Rendlesham Estates Plc & Ors v Barr Ltd
Citation:  EWHC 3968 (TCC),  BLR 37,  TCLR 1, 157 Con LR 147,  1 WLR 3663
The TCC considered the meaning and application of Section 1 of the Defective Premises Act 1972 (“The Act”) in a case where Claimants alleged that apartments in two blocks had not been fit for habitation when completed. The Court was, amongst other things, required to determine what constituted a “dwelling” for the purposes of the Act, what was meant by the term “in connection with the provision of a dwelling” and the criteria by which “fitness for habitation” was to be determined.
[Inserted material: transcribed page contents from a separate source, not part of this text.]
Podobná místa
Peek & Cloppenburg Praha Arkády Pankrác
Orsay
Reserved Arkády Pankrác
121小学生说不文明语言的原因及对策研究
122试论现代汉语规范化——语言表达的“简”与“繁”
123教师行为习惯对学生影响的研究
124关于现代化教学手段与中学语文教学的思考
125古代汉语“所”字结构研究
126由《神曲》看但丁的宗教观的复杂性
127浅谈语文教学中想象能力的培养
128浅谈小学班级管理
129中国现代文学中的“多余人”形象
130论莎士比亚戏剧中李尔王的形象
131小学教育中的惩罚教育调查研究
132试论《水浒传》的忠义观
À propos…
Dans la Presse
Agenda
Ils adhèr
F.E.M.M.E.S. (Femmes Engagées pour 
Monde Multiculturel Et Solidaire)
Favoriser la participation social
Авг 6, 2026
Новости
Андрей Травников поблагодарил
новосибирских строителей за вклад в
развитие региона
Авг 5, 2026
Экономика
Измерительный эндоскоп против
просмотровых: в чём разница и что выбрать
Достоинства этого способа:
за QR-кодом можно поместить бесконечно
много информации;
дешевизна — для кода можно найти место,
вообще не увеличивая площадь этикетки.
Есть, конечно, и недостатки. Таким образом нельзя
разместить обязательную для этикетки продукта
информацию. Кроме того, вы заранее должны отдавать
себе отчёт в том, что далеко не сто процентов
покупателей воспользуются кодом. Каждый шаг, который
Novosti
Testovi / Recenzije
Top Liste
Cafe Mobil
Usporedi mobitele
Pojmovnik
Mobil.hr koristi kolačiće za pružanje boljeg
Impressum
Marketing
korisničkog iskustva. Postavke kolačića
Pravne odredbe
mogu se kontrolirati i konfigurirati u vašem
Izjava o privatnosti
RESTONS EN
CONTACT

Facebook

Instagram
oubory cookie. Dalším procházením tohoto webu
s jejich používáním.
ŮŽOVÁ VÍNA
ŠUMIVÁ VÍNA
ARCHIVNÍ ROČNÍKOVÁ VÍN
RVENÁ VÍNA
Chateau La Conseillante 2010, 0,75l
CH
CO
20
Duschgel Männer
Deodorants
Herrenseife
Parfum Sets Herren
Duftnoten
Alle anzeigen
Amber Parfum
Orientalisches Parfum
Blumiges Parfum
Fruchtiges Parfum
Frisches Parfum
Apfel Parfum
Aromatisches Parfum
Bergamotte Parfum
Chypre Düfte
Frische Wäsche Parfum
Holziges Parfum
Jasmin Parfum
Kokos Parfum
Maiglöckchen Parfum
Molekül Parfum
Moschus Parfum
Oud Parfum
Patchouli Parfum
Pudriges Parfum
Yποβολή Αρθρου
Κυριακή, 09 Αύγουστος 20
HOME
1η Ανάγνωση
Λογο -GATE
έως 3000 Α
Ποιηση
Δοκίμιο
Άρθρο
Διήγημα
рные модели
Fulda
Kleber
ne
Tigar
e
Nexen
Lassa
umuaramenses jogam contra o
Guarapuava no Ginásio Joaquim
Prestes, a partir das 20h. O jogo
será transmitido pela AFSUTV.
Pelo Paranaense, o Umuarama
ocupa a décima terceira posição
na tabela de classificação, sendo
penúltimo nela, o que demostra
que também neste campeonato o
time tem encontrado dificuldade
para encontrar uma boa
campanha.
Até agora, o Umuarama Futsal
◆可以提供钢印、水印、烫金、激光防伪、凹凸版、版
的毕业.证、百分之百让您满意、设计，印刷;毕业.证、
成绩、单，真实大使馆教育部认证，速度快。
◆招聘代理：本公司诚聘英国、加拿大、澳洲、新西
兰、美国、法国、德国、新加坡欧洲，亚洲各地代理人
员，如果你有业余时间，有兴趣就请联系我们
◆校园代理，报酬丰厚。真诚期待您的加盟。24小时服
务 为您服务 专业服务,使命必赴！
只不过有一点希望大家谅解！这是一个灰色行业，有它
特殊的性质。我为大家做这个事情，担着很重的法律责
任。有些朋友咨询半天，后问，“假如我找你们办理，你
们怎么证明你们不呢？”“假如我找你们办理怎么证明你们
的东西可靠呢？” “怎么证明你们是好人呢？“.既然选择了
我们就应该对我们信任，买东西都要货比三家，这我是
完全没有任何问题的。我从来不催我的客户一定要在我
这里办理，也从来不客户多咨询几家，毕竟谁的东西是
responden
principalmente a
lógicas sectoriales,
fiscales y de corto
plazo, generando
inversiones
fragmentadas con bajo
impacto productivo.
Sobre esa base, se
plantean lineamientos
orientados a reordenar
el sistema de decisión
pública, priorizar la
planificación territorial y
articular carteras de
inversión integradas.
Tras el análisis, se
The Claimants owned 120 of the 171 apartments in the development which had been built by the Defendants. The Claimants claimed that numerous defects existed in their individual flats and the common areas, including faults with the roof, glazing, walls, intercom system, leaks from walkways, balconies and showers, leaks in the basement car park and mould and damp. The issues to be decided were:
(1) the meaning of “dwelling”;
(2) the meaning of “in connection with the provision of a dwelling”;
(3) the required standard of design and workmanship;
(4) the meaning of “fit for habitation”;
(5) whether the claim could be pursued as a representative action under CPR r.19.6 in respect of apartment owners who were not parties;
(6) the measure of damages regarding defects to the common parts;
(7) the extent of the Defendant’s liability;
(8) the level of any residual blight on the apartments’ values following remedial work; and
(9) damages for distress and inconvenience.
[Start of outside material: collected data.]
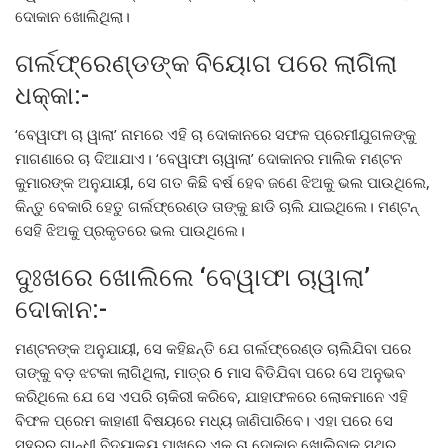
ଦୋକାନ ଖୋଲିଥିଲା।
ଗର୍ଲଫ୍ରେଣ୍ଡଙ୍କ ବିୟୋଗ ପରେ ଲାଗିଲା
ଧକ୍କା:-
‘ବେୱାଫା ଚା ୱାଲା’ ନାମରେ ଏହି ଚା ଦୋକାନରେ ସଫଳ ପ୍ରେମୀଯୁଗଳଙ୍କୁ
ମାଗଣାରେ ଚା ଦିଆଯାଏ। ‘ବେୱାଫା ଚାୱାଲା’ ଦୋକାନର ମାଲିକ ମଣ୍ଟନ
କୁମାରଙ୍କ ଅନୁଯାୟୀ, ସେ ଗତ କିଛି ବର୍ଷ ହେବ ଜଣେ ଝିଅକୁ ଭଲ ପାଉଥିଲେ,
କିନ୍ତୁ ବେକାରି ହେତୁ ଗର୍ଲଫ୍ରେଣ୍ଡ ତାଙ୍କୁ ଛାଡି ଚାଲି ଯାଇଥିଲେ। ମଣ୍ଟନ୍
ସେହି ଝିଅକୁ ପ୍ରକୃତରେ ଭଲ ପାଉଥିଲେ।
ଦୁଃଖରେ ଖୋଲିଲେ ‘ବେୱାଫା ଚାୱାଲା’
ଦୋକାନ:-
ମଣ୍ଟନଙ୍କ ଅନୁଯାୟୀ, ସେ କହିଛନ୍ତି ଯେ ଗର୍ଲଫ୍ରେଣ୍ଡ ଚାଲିଯିବା ପରେ
ତାଙ୍କୁ ବଡ଼ ଝଟକା ଲାଗିଥିଲା, ମାତ୍ର 6 ମାସ ବିତିଯିବା ପରେ ସେ ଅନୁଭବ
କରିଥିଲେ ଯେ ସେ ଏପରି ଚାକିରୀ କରିବେ, ଯାହାଫଳରେ ଲୋକମାନେ ଏହି
ବିଫଳ ପ୍ରେମ କାହାଣୀ ବିଷୟରେ ମଧ୍ୟ ଜାଣିପାରିବେ। ଏହା ପରେ ସେ
ସହରର ଗାନ୍ଧୀ ବିଦ୍ୟାଳୟ ପାଖରେ ଏକ ଚା ଦୋକାନ ଖୋଲିବାକୁ ସ୍ଥିର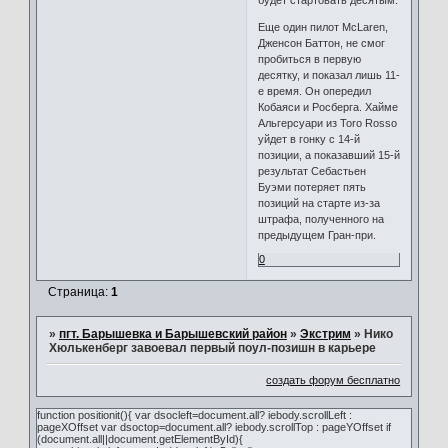
Еще один пилот McLaren,
Дженсон Баттон, не смог
пробиться в первую
десятку, и показал лишь 11-
е время. Он опередил
Кобаяси и Росберга. Хайме
Альгерсуари из Toro Rosso
уйдет в гонку с 14-й
позиции, а показавший 15-й
результат Себастьен
Буэми потеряет пять
позиций на старте из-за
штрафа, полученного на
предыдущем Гран-при.
0
Страница:
1
»
пгт. Барышевка и Барышевский район
»
Экстрим
»
Нико
Хюлькенберг завоевал первый поул-позишн в карьере
создать форум бесплатно
function positionit(){ var dsocleft=document.all? iebody.scrollLeft :
pageXOffset var dsoctop=document.all? iebody.scrollTop : pageYOffset if
(document.all||document.getElementById){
The Claimants were largely successful in their claims, with Mr Justice Edwards-Stuart finding in relation to the above issues: The Claimants were largely successful in their claims, with Mr Justice Edwards-Stuart finding in relation to the above issues:
(1) A “dwelling” was a place where a person or household lived to the exclusion of members of another household. On the facts this would mean the individual apartment described in the lease together with, possibly, those parts of the building to which the relevant occupiers had in practice exclusive access for living (such as the balcony outside the individual apartment). This did not include the common parts.
(2) The application of the words “in connection with the provision of a dwelling” was much broader and also very fact specific, normally requiring a structure to be physically or functionally connected with the relevant dwelling. On the facts the work done to the structural and common parts of both blocks was work done in connection with the provision of each of the apartments in the two blocks, since the owner of every apartment had an interest in and a financial responsibility for the maintenance of the structural and common parts of both blocks and each leaseholder also had a right of access to the common parts of the other block. However, defects in the common parts were only relevant to the extent that they impacted on the fitness for habitation of the individual dwelling.
(3) The standard required by the Act was for work to have been carried out in a professional or workmanlike manner and with proper materials, meaning that it must have been carried out in accordance with the relevant regulations and standards in force at the time of construction.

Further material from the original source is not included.